Three weeks ago, a meeting called by Scotiabank to discuss their decision to close the Lucea branch ended abruptly, after customers became angry and walked out of the gathering.
During the lengthy meeting which was held in the church hall of the United Church in Jamaica and the Cayman Island in Lucea,
customers were handed letters advising them of the planned closure of the facility.
“Scotia Jamaica has undertaken a review of our service delivery network to ensure long-term viability through heightened operational efficiency. As a result of this review we advise that effective May 22, 2015, we will be closing our branch at Lucea
and your account(s) will automatically be transferred to the Negril branch located in Westmoreland,” the letters stated.
And in his address Scotiabank’s District Vice President Michael Shaw said, “We have undertaken a review of our operating model and retail distribution network and identified opportunities to streamline our operations and improve efficiency.”
However, this did not go down well with angry customers present.
“My advice to all of us here, since we are no longer valued customers, we should take our money go where we want to go and not only that, since you [Scotibank] has no interest in Hanover to provide the services that we need, take you machines [ABM] and go as well, take your machines and go,” said one of the roughly 100 customers in attendance at the meeting.

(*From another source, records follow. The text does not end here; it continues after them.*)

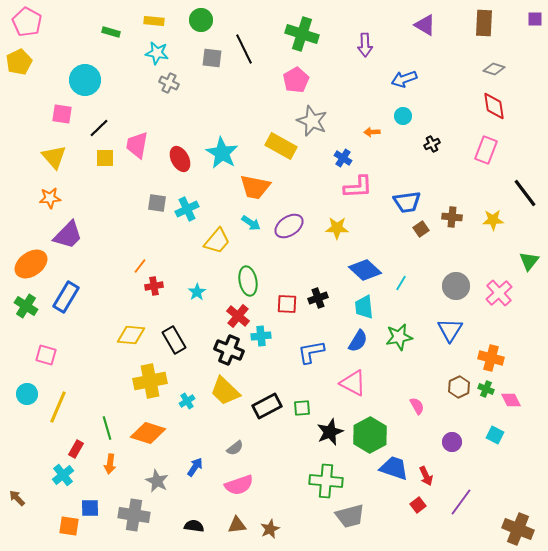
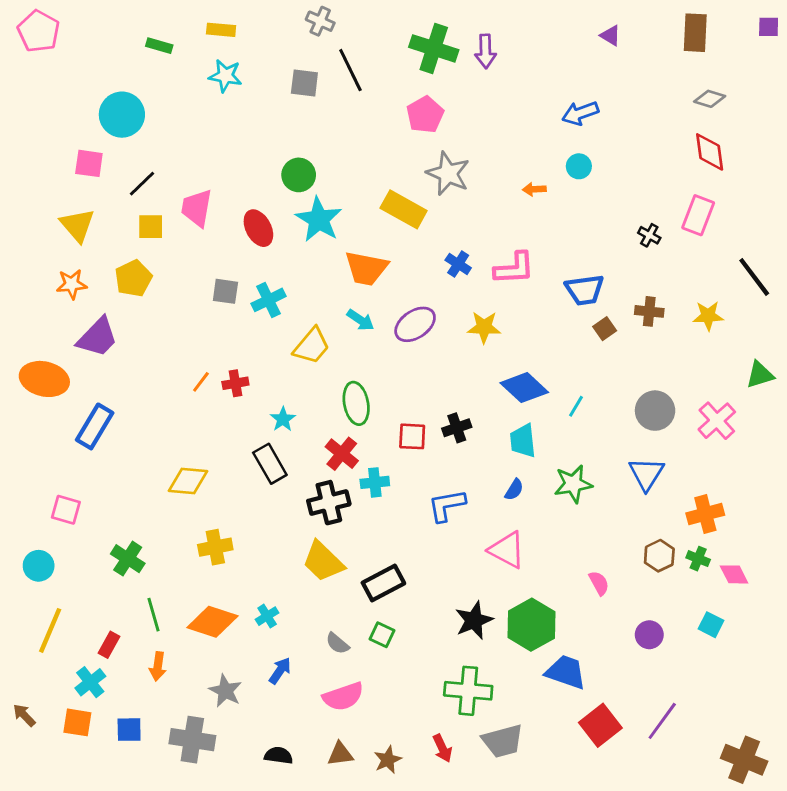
green circle: (201, 20) -> (299, 175), moved
purple triangle: (425, 25) -> (610, 36), size x0.7
purple arrow: (365, 45) -> (485, 51), moved
yellow pentagon: (19, 62) -> (133, 278), moved
gray cross: (169, 83) -> (320, 21), moved
black cross: (432, 144) -> (649, 235), moved, turned -35
blue cross: (343, 158) -> (458, 264), moved
green triangle: (529, 261) -> (760, 375), turned 35
orange ellipse: (31, 264) -> (44, 379), turned 48
red cross: (154, 286) -> (235, 383), moved
green cross: (26, 306) -> (128, 559), moved
black rectangle: (174, 340) -> (270, 464), moved
blue semicircle: (358, 341) -> (514, 490), size x0.7
black cross: (229, 350) -> (329, 503), turned -36
orange cross: (491, 358) -> (705, 514), turned -30
yellow cross: (150, 381) -> (215, 547), size x0.7
cyan cross: (187, 401) -> (267, 616), moved
yellow line: (58, 407) -> (50, 630), moved
green square: (302, 408) -> (382, 635), moved, turned 30
gray semicircle: (235, 448) -> (337, 643), turned 78
red arrow: (426, 476) -> (442, 748), moved
red square: (418, 505) -> (600, 725), size x1.8
orange square: (69, 526) -> (77, 722), moved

But Executive Vice President for Retail Banking Patsy Latchman-Atterbury, in a bid to appease the boisterous customers, said in the upcoming days the company would be demonstrating to them how much they mean to the bank.
She said employees would be put in place to assist customers during the transition period.
He remarked, however, did not prevent the scores of customers from storming out of the meeting.
Scotiabank has had a presence in Hanover for more than 60 years, and is currently location on Willie Delisser Blvd in Lucea.